Task prompt - Below are some records: retype them all exactly, but not the pictures.

Source material -

_ _ _ _ _ _ _

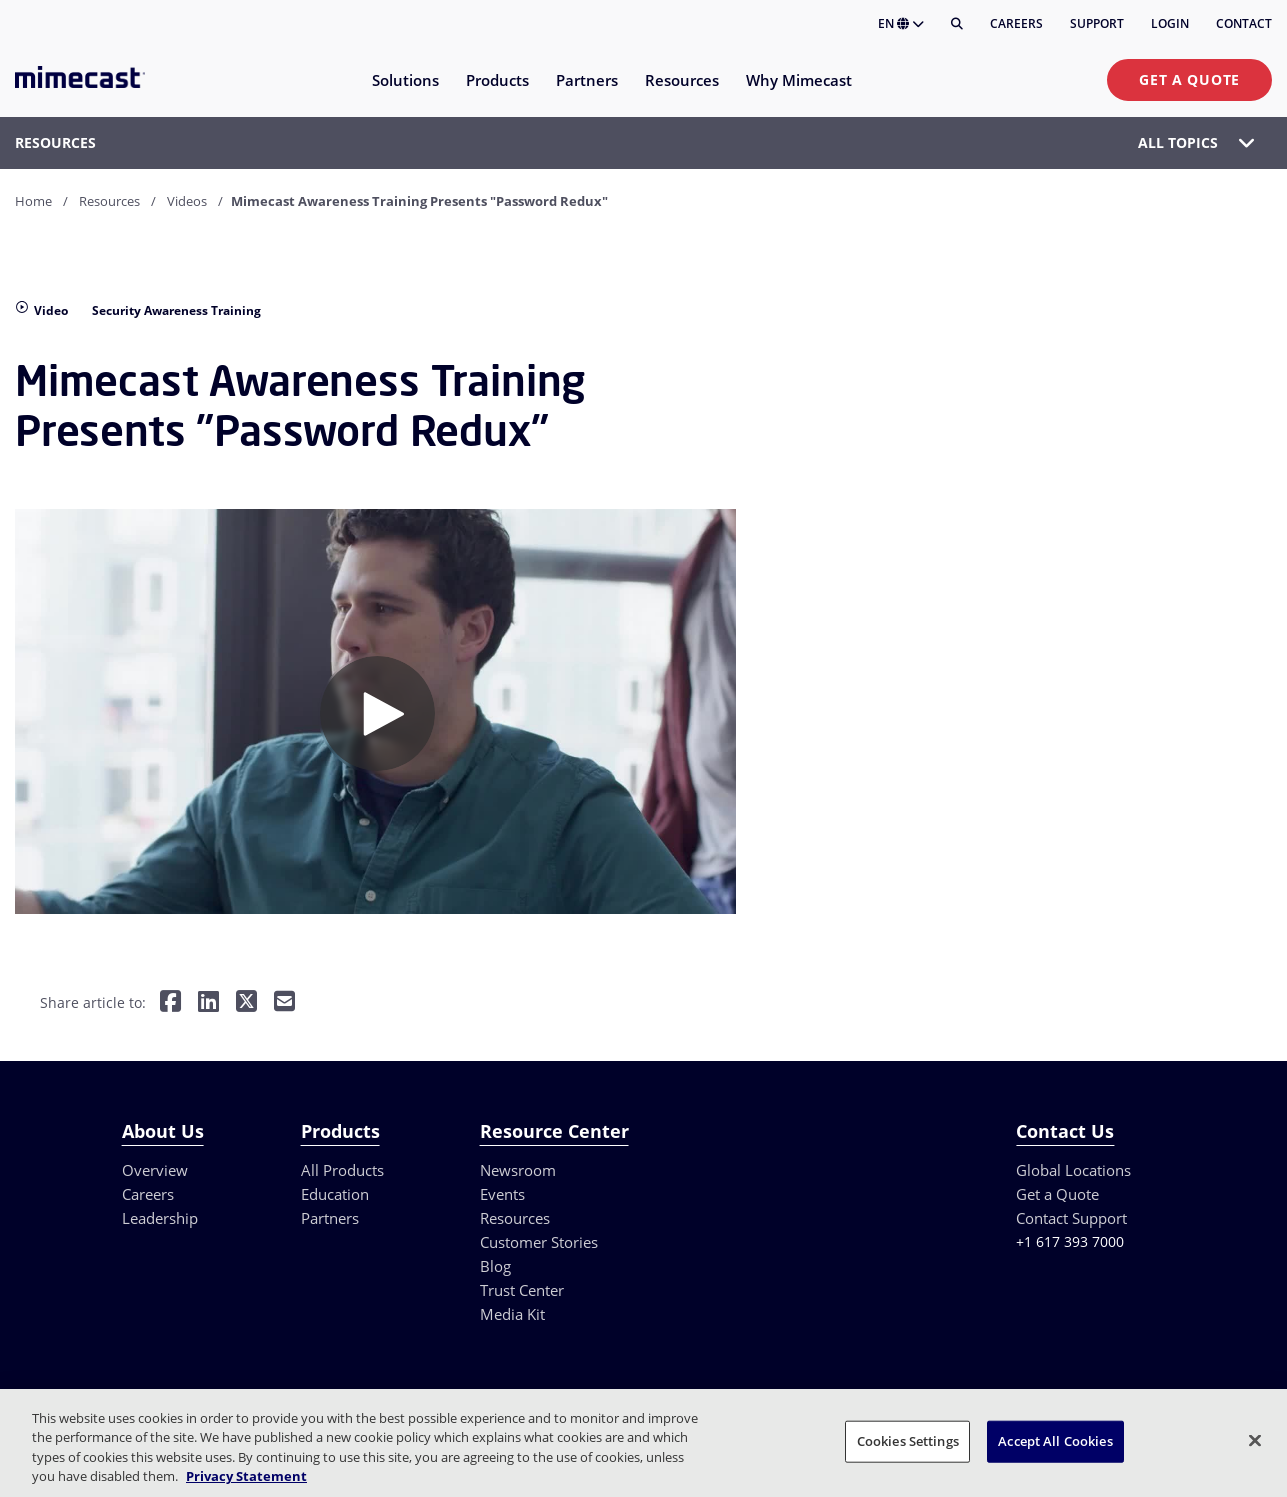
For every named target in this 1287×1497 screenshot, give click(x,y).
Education (335, 1194)
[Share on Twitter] (246, 1002)
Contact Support (1071, 1218)
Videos (187, 201)
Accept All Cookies (1055, 1441)
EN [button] (901, 23)
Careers (1016, 23)
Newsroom (518, 1170)
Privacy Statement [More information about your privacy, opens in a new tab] (246, 1476)
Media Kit (512, 1314)
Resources (109, 201)
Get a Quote (1189, 79)
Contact (1244, 23)
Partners (330, 1218)
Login (1170, 23)
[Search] (957, 24)
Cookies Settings (908, 1441)
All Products (342, 1170)
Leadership (160, 1218)
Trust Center (522, 1290)
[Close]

_ _ _ _ _ _ _

Answer section -
For every named target in this 1287×1497 screenshot, give click(x,y).
Education (335, 1194)
[Share on Twitter] (246, 1002)
Contact Support (1071, 1218)
Videos (187, 201)
Accept All Cookies (1055, 1441)
EN [button] (901, 23)
Careers (1016, 23)
Newsroom (518, 1170)
Privacy Statement [More information about your privacy, opens in a new tab] (246, 1476)
Media Kit (512, 1314)
Resources (109, 201)
Get a Quote (1189, 79)
Contact (1244, 23)
Partners (330, 1218)
Login (1170, 23)
[Search] (957, 24)
Cookies Settings (908, 1441)
All Products (342, 1170)
Leadership (160, 1218)
Trust Center (522, 1290)
[Close]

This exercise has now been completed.